Saved entries
# # # # #
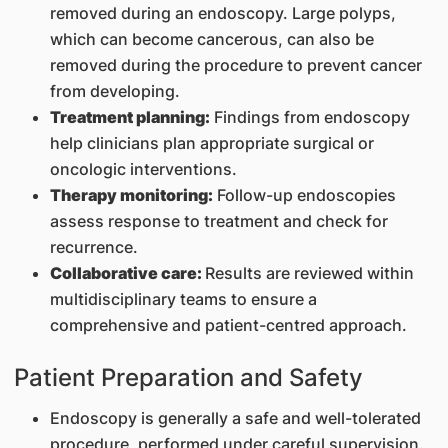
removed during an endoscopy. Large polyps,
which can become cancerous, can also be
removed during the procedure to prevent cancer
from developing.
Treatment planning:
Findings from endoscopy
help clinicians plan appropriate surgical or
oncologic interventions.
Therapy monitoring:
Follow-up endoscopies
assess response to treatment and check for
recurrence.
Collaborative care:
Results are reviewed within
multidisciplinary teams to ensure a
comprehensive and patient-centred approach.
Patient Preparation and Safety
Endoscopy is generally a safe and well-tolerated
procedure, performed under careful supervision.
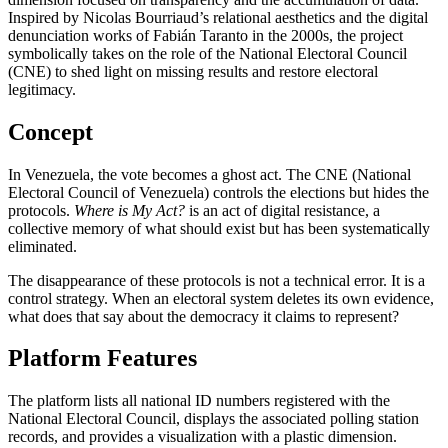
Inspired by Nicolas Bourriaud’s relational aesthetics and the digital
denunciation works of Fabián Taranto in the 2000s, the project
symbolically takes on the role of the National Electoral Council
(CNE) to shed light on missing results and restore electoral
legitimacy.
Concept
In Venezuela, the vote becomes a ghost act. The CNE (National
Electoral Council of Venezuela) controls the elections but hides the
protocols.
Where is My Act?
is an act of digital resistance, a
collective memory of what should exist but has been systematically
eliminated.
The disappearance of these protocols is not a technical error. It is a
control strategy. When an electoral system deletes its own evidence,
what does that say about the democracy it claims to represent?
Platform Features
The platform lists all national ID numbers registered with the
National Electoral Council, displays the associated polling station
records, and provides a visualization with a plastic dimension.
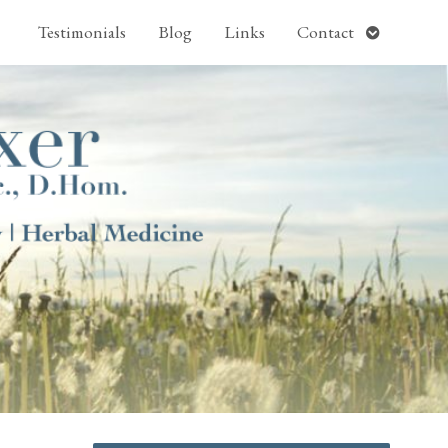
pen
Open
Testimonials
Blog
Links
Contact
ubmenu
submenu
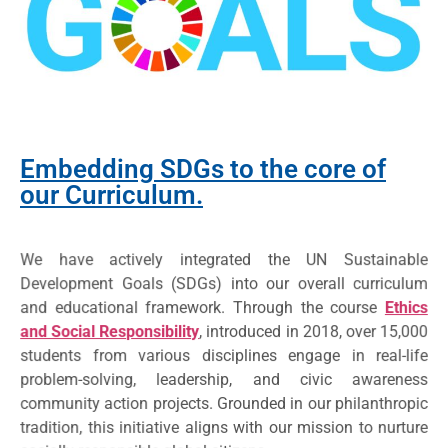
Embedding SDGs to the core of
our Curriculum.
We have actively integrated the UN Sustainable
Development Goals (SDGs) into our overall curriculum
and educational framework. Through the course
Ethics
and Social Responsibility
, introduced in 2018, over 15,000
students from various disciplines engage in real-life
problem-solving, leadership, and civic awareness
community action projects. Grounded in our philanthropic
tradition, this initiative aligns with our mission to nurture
# # # # #
### What you have to do
Extract the text of all the records above verbatim, excluding pictures.

### Result below
removed during an endoscopy. Large polyps,
which can become cancerous, can also be
removed during the procedure to prevent cancer
from developing.
Treatment planning:
Findings from endoscopy
help clinicians plan appropriate surgical or
oncologic interventions.
Therapy monitoring:
Follow-up endoscopies
assess response to treatment and check for
recurrence.
Collaborative care:
Results are reviewed within
multidisciplinary teams to ensure a
comprehensive and patient-centred approach.
Patient Preparation and Safety
Endoscopy is generally a safe and well-tolerated
procedure, performed under careful supervision.
Inspired by Nicolas Bourriaud’s relational aesthetics and the digital
denunciation works of Fabián Taranto in the 2000s, the project
symbolically takes on the role of the National Electoral Council
(CNE) to shed light on missing results and restore electoral
legitimacy.
Concept
In Venezuela, the vote becomes a ghost act. The CNE (National
Electoral Council of Venezuela) controls the elections but hides the
protocols.
Where is My Act?
is an act of digital resistance, a
collective memory of what should exist but has been systematically
eliminated.
The disappearance of these protocols is not a technical error. It is a
control strategy. When an electoral system deletes its own evidence,
what does that say about the democracy it claims to represent?
Platform Features
The platform lists all national ID numbers registered with the
National Electoral Council, displays the associated polling station
records, and provides a visualization with a plastic dimension.
pen
Open
Testimonials
Blog
Links
Contact
ubmenu
submenu
Embedding SDGs to the core of
our Curriculum.
We have actively integrated the UN Sustainable
Development Goals (SDGs) into our overall curriculum
and educational framework. Through the course
Ethics
and Social Responsibility
, introduced in 2018, over 15,000
students from various disciplines engage in real-life
problem-solving, leadership, and civic awareness
community action projects. Grounded in our philanthropic
tradition, this initiative aligns with our mission to nurture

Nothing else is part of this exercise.